06:20 de la mañana, un cierto acongojo se apodera de nosotros cuando nos acercamos a visitar el Santo Sepulcro. Bajamos serpenteando por las angostas calles desde Casa Nova, y sientes un magnetismo electrizante, especial, que te atrae, pero que pesa sobre tus hombros.
Al llegar a la pequeña plazoleta ante la cual se abre la puerta del Santo Sepulcro, solo se oye el silencio de esta hora de la mañana.

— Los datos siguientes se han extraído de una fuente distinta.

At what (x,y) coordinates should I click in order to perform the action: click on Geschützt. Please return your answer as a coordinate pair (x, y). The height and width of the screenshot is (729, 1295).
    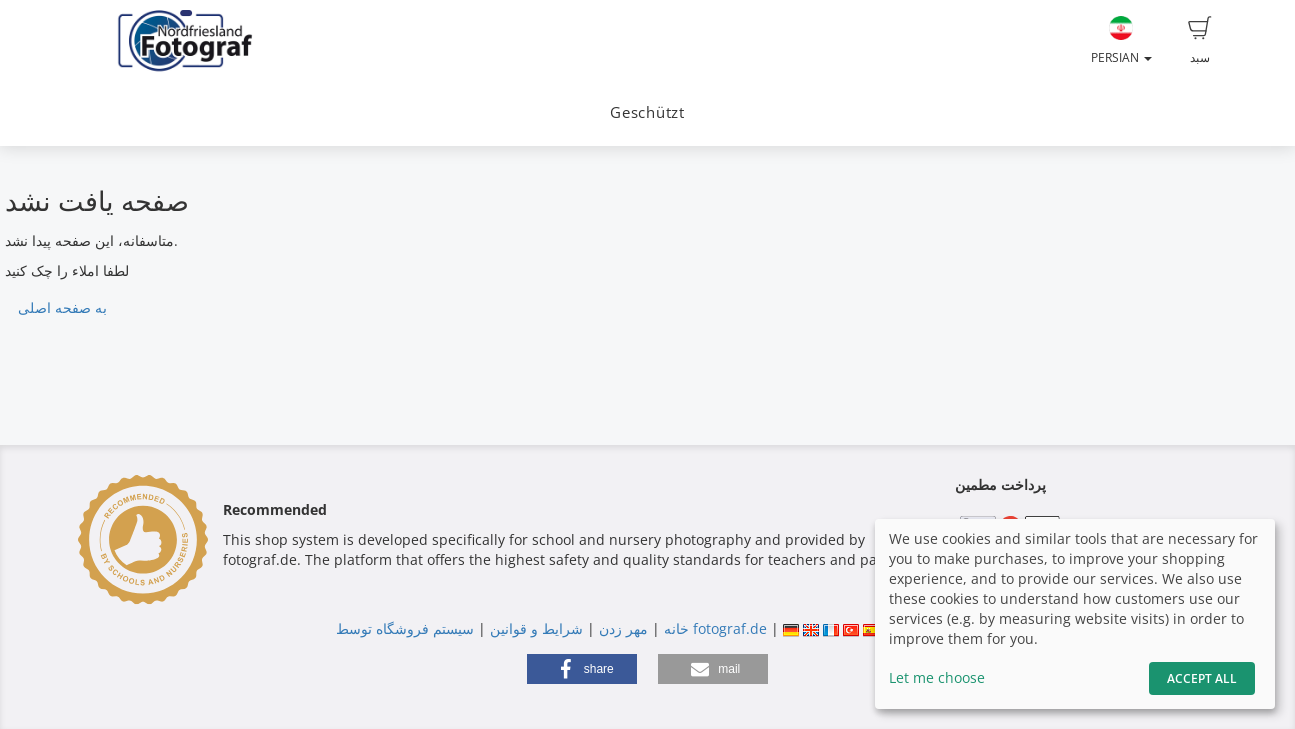
    Looking at the image, I should click on (647, 112).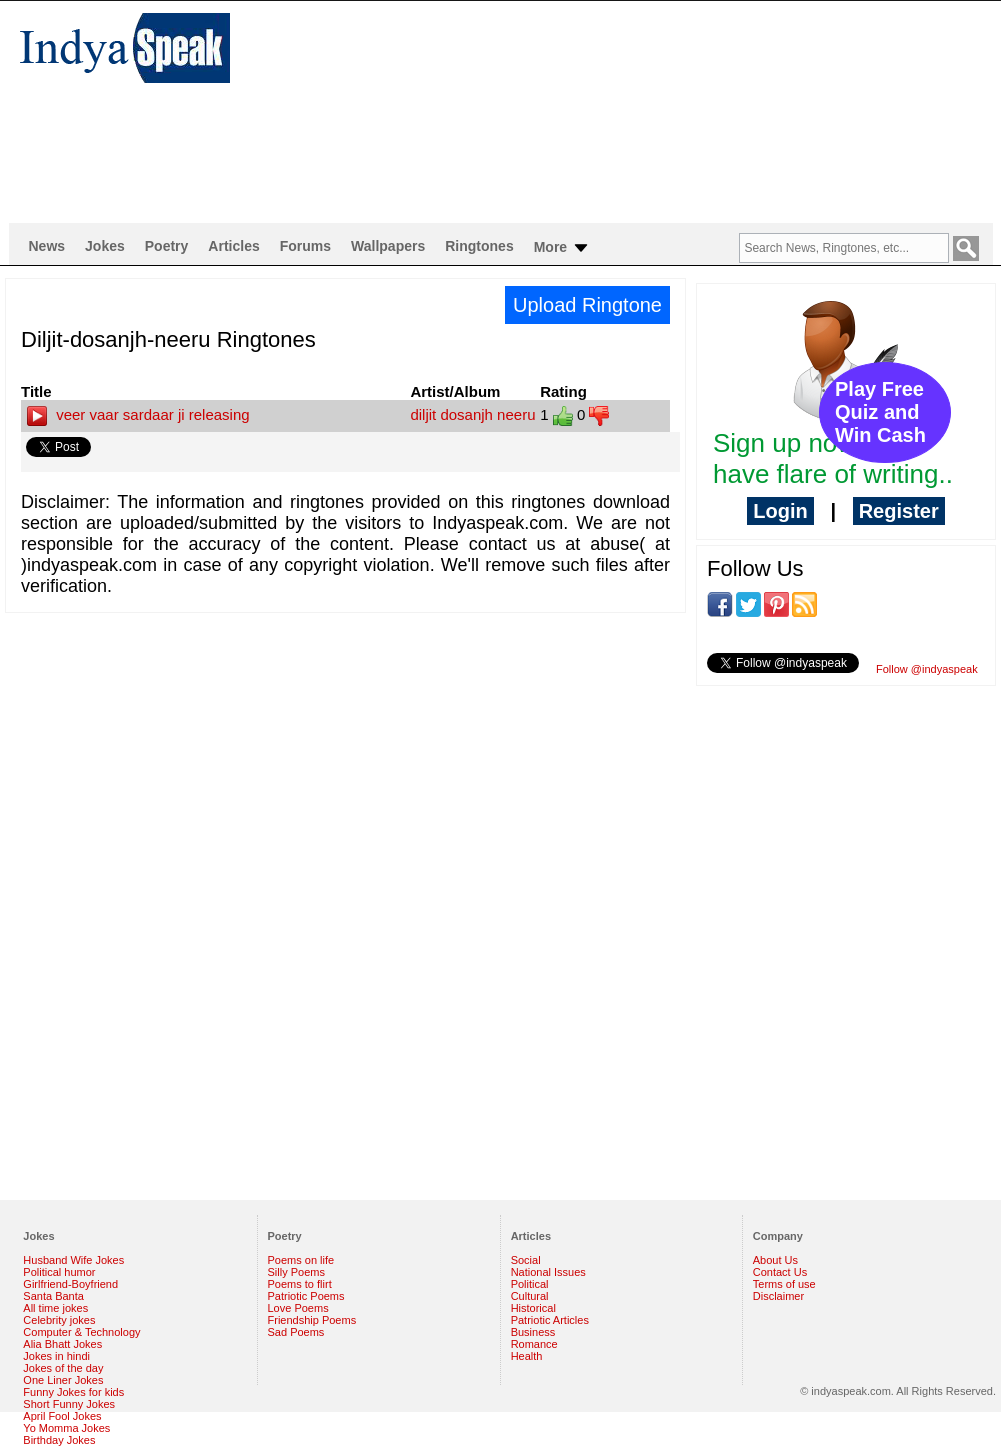 This screenshot has width=1001, height=1446. What do you see at coordinates (780, 1272) in the screenshot?
I see `Contact Us` at bounding box center [780, 1272].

En silencio, y diría que algo confundidos, cruzamos el umbral de la puerta... Cuando se acostumbran nuestros ojos a la oscuridad del interior, descubres una losa de marmol que descansa en la entrada del Sepulcro, es la piedra de la unción sobre la que colocaron a Jesús después de bajarle de la cruz, para cubrirle con el sudario antes enterrarle.
A la dereha, el Gólgota; a la izquierda, el Santo Sepulcro.

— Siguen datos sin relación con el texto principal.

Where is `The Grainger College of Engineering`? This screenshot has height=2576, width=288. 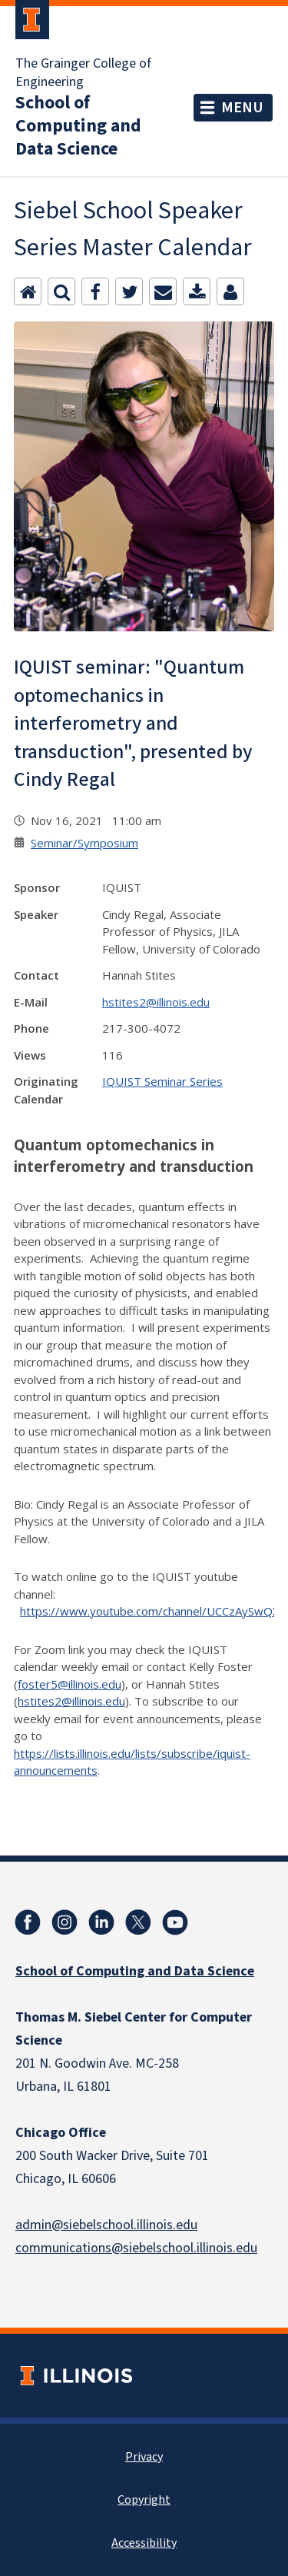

Es diferente a todo lo que hayas imaginado. ¡El Gólgota y el Santo Sepulcro dentro de las mismas paredes!
Accedes al pequeño y estrecho Santuario que cubre el Sepulcro, de rodillas y de lado te postras.
Un cierto sentimiento de culpa, de congoja, tal vez de angustia, son sentimientos confusos que se apoderan de ti y recuerdo la frase: "Señor no soy digno...".
Tal vez esta expresión es la que más se acerca al sentimiento que te embarga en estos momentos.
No te sientes digno de estar, de pisar, de respirar; el mismo aire que respiró hasta que exaló el último suspiro; de pisar el mismo suelo que pisó antes de que le clavaran en la cruz;, de estar en el mismo sitio en que el estuvo, sufriendo primero, muriendo después y resucitando al cabo de unas horas.
Nunca antes, como en el Santo Sepulcro había sentido lo que allí sentí.